# Verzerren eines Bogen



## Gizka (22. Juli 2008)

Hallo

Vorerst einmal: Ich bin Photoshop-Neuling und kenne mich kaum mit dem Programm aus.

Ich möchte folgenden "Bogen" in diesem Bild mit Photoshop so verzerren, dass er nicht mehr gebogen ist, sondern ein gerader, senkrechter Strich:

http://npshare.de/files/37/7837/dingsi.PNG

|
|
|

Allerdings kenne ich mich kaum mit dem Programm aus, um so etwas hinzukriegen. Erste Experimente mit dem Freistellungswerkzeug schlugen fehl, ich komme hier einfach nicht weiter.

Kann hier jemand mir als Photoshop-Neuling Schritt für Schritt erklären, wie ich diesen Bogen zu einem Geraden Balken verzerren kann?

Danke im Voraus!


----------



## Dennis Schmidt (22. Juli 2008)

Da kann man eigentlich nicht viel sagen. Ich kann dir die Transformation empfehlen. Dort kannst du unter verschiedenen Möglichkeiten raussuchen, was dir am meisten hilft.
Das wäre wohl auch der einfachste Weg, sowas gerade zu bekommen.

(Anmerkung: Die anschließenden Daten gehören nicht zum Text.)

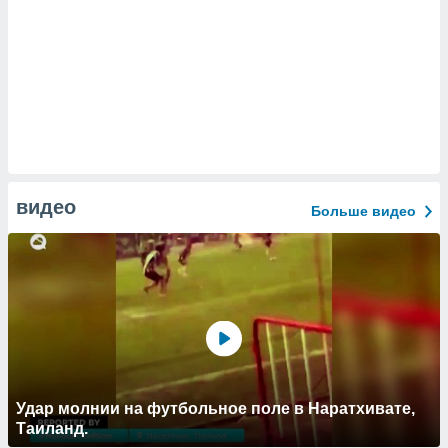
видео
Больше видео
Удар молнии на футбольное поле в Наратхивате,
Таиланд.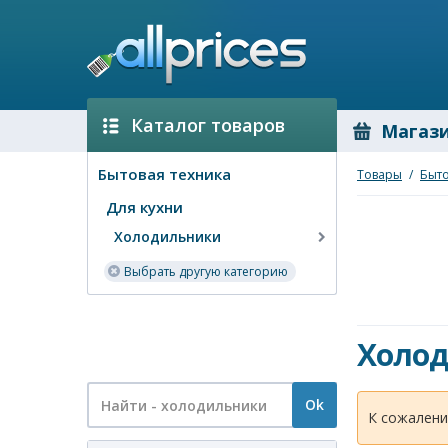
Каталог товаров
Магаз
Бытовая техника
Товары
/
Быто
Для кухни
Холодильники
Выбрать другую категорию
Холо
Ok
К сожалени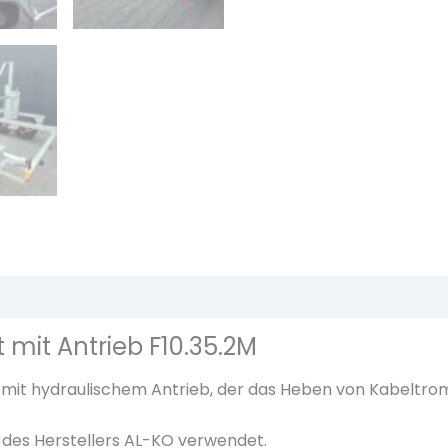
m
e
l
a
n
h
ä
n
g
e
r
ionen (0)
3
.
mit Antrieb F10.35.2M
5
t
mit hydraulischem Antrieb, der das Heben von Kabeltrom
m
des Herstellers AL-KO verwendet.
i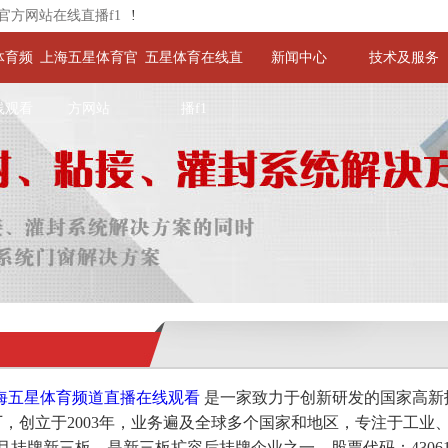
官方网站在线直播f1
!
体育频
上海五星体育官
五星体育在线直
新闻中心
技术及服务
线观看
方网站
播f1
海五星体育频道直播在线观看
是一家致力于创新研发的国家高新
，创立于2003年，业务遍及全球多个国家和地区，专注于工业
年1月挂牌新三板，是新三板扩容后挂牌企业之一，股票代码：4306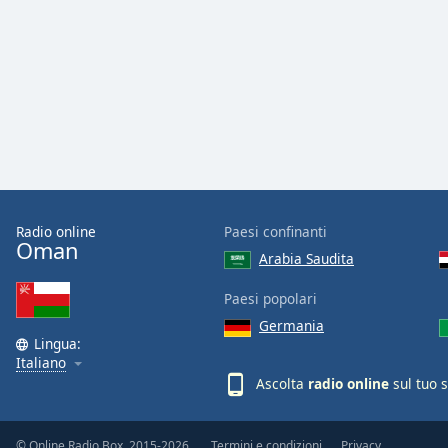
Color
Opacity
Font
Size
Text
Edge
Radio online
Paesi confinanti
Style
Oman
Arabia Saudita
Paesi popolari
Font
Family
Germania
Lingua:
Italiano
Ascolta
radio online
sul tuo 
Reset
Done
Close
© Online Radio Box, 2015-2026.
Termini e condizioni
Privacy
Modal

Sonst könntest du versuchen, Teile auszuschneiden und gerade wieder zusammenführen. 
Oder such doch im Internet, ob du so'n Ding nicht in Gerade bekommst. Sollte nicht soschwierig sein


----------



## Gizka (22. Juli 2008)

Hi,

wo finde ich in Photoshop diese Transformationsfunktion?


----------



## Dennis Schmidt (22. Juli 2008)

Einfach die Ebene auswählen und denn Strg + T drücken. Dann befindest du dich im Transformations-Modus. Per Rechtsklick stehen dir nun alle Möglichkeiten der Transformation zur Verfügung. Bist du fertig, einfach mit Eingabe bestätigen.
Alternativ erreichst du den Modus über Bearbeiten/Transformieren


----------